Bubble vs. Build-Out: Understanding the AI Moment

I've spent months arguing AI isn't a bubble—it's infrastructure. Then smart money started betting against it. Both can be true. Here's what I'm figuring out.

NC

Nino Chavez

Product Architect at commerce.com

I’ve spent months arguing that AI isn’t a bubble—it’s infrastructure.

Then Michael Burry bet against Nvidia and the S&P 500. Smart money is calling this the biggest financial bubble since 2008.

So which is it? Bubble or build-out?

The uncomfortable answer: Both.

And understanding the difference between these two things—the financial speculation and the technological transformation—is what separates people who capture value from people who get caught in the crash.

Let me explain.

Two Different Things Are Happening

Here’s what I got wrong in my original “AI as Infrastructure” thesis:

I conflated two separate phenomena. The financial markets (stock prices, venture capital, corporate valuations) and the technological capability (what AI can actually do, what it enables).

These are not the same thing.

The Financial Bubble: Nvidia’s stock price. The circular investment flows. VC money going into AI companies who buy Nvidia chips with money Nvidia invested in them. This is speculative. This might be overheated. Michael Burry might be absolutely right that this corrects hard.

The Technological Build-Out: The actual infrastructure being created. The models. The compute capacity. The applications being built. The 48-64x productivity multipliers I measured. The fundamental transformation of how knowledge work gets done.

These two things can move in opposite directions.

In fact, history proves they do.

The Dot-Com Lesson

The best precedent is 1999-2002.

The Bubble (What Crashed): Pets.com, Webvan, eToys. Companies with “$300M valuations and zero revenue.” Stocks disconnected from reality. Speculative capital chasing “.com” in a company name.

When the crash came in 2000, the NASDAQ dropped 78%. Trillions of dollars evaporated. Pets.com went from IPO to liquidation in 268 days.

That bubble was real. And it popped.

The Build-Out (What Remained): The fiber optic cables. The server farms. The TCP/IP protocol. The fundamental infrastructure of the internet.

Here’s the key insight: The bubble funded the build-out.

All that “stupid” speculative money—the circular VC flows, the overvalued IPOs, the irrational exuberance—paid to lay thousands of miles of fiber optic cable. Cable that sat “dark” (unused) for years after the crash.

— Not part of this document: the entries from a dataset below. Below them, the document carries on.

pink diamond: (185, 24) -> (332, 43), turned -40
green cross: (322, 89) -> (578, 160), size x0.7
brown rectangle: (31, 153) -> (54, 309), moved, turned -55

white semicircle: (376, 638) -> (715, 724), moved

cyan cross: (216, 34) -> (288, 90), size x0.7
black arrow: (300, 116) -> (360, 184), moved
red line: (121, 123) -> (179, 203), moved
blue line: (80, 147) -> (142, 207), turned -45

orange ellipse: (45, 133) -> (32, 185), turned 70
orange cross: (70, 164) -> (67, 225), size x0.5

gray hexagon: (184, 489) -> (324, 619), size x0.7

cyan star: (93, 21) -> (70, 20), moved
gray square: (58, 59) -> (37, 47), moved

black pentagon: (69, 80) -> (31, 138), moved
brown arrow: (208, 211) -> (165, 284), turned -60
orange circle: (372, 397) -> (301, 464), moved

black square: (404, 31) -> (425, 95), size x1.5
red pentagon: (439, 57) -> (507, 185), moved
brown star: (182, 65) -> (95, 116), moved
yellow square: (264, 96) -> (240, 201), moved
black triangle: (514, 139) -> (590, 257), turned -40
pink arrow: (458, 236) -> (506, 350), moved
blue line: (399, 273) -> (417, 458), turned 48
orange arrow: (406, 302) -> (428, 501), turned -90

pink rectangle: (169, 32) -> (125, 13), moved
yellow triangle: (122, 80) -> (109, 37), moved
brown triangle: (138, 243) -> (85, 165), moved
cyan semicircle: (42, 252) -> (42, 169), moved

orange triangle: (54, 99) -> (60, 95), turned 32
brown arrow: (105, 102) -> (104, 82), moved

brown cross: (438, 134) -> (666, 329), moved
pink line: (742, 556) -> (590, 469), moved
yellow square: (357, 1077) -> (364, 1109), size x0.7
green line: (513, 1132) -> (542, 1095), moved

But that infrastructure became the foundation for Google (founded 1998, survived the crash), Amazon (nearly died in the crash, survived on the infrastructure it built during the bubble), and the entire modern cloud computing economy.

The financial bubble burst. The technological transformation continued.

Michael Burry was right about the bubble. Marc Andreessen was right about the internet.

Both. At the same time.

We’re In That Moment Again

Look at the pattern:

The Financial Indicators (Bubble Territory):

  • Nvidia market cap: $3+ trillion
  • Circular investment flows: Nvidia invests in AI companies → AI companies buy Nvidia chips → repeat
  • Oracle spending $300B on data centers powered by Nvidia
  • Microsoft, Google, Amazon in a capex arms race ($150B+ combined annual spending)
  • Every company adding “AI” to their pitch deck

This looks speculative. The smart money (Burry) is betting it corrects.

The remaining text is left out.